Sektor peternakan dan perdagangan internasional Argentina mencatat lonjakan performa signifikan pada tahun ini. Berdasarkan data perdagangan terbaru, Argentina berhasil memenuhi seluruh kuota tahunan ekspor daging sapi premium ke Amerika Serikat hanya dalam kurun waktu sembilan bulan, jauh lebih cepat dari target kalender yang telah ditetapkan sebelumnya.
Kabar pencapaian tersebut diumumkan secara resmi oleh Presiden Eksekutif PromArgentina, Diego Sucalesca, di tengah momentum peringatan 30 tahun perayaan Hari Ekspor (Día de la Exportación). Keberhasilan ini mengonfirmasi tingginya daya serap pasar Amerika Serikat terhadap produk daging sapi asal kawasan Amerika Selatan tersebut di tengah pergeseran dinamika pasokan global.

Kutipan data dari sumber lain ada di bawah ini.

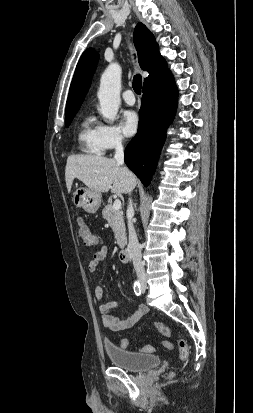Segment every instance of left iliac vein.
Listing matches in <instances>:
<instances>
[{"label":"left iliac vein","mask_w":253,"mask_h":413,"mask_svg":"<svg viewBox=\"0 0 253 413\" xmlns=\"http://www.w3.org/2000/svg\"><path fill=\"white\" fill-rule=\"evenodd\" d=\"M145 289H146V285H143L142 286V292H145Z\"/></svg>","instance_id":"obj_1"}]
</instances>
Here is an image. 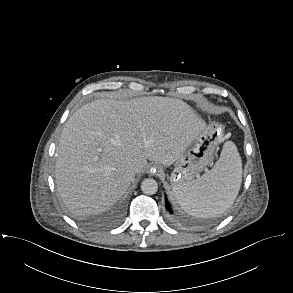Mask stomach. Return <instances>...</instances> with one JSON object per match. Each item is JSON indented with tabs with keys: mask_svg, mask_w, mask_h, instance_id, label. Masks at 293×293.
<instances>
[{
	"mask_svg": "<svg viewBox=\"0 0 293 293\" xmlns=\"http://www.w3.org/2000/svg\"><path fill=\"white\" fill-rule=\"evenodd\" d=\"M223 136V127L219 123L205 125L204 130L174 162L170 176L173 191L200 178V173L212 162Z\"/></svg>",
	"mask_w": 293,
	"mask_h": 293,
	"instance_id": "0dacf381",
	"label": "stomach"
}]
</instances>
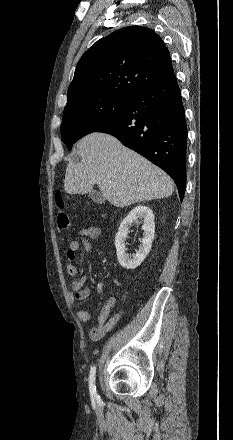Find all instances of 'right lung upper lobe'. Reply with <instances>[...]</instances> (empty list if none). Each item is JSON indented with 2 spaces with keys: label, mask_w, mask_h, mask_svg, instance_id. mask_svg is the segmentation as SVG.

"Realisasi pengiriman ini membuktikan daya saing daging sapi Argentina di pasar internasional, sekaligus memperlihatkan kecepatan industri kita dalam merespons tingginya permintaan dari importir Amerika Serikat," tegas Diego Sucalesca dalam pidato resminya.
Lonjakan Permintaan Mengancam Ambang Batas Kuota
Meskipun pencapaian ini mencerminkan kinerja industri pengolahan daging yang solid, situasi di lapangan kini memicu tantangan administratif dan regulasi baru. Menjelang kuartal keempat atau tiga bulan terakhir tahun berjalan, sisa kuota yang tersedia di bawah skema tarif preferensial hanya tersisa sebesar 20.000 ton.
Namun, laporan dari industri pengemasan dan rumah potong hewan (frigoríficos) di Argentina menunjukkan bahwa volume pengajuan sertifikat ekspor yang masuk telah menyentuh angka sekitar 26.000 ton. Selisih kelebihan permintaan sebesar 6.000 ton tersebut menandakan adanya kelebihan minat (oversubscription) yang melampaui sisa kuota bebas bea masuk yang disepakati antara kedua negara.
Dinamika Pasar Global dan Defisit Ternak AS
Investigasi rantai pasok global mengindikasikan bahwa percepatan pemenuhan kuota ini dipicu oleh penurunan drastis populasi ternak sapi di Amerika Serikat ke level terendah dalam beberapa dekade terakhir akibat kekeringan berkepanjangan dan kenaikan biaya pakan. Kondisi tersebut memaksa industri pengolahan daging di AS meningkatkan impor daging tanpa lemak (lean beef) dari luar negeri, termasuk Argentina, guna menjaga keseimbangan pasokan dalam negeri.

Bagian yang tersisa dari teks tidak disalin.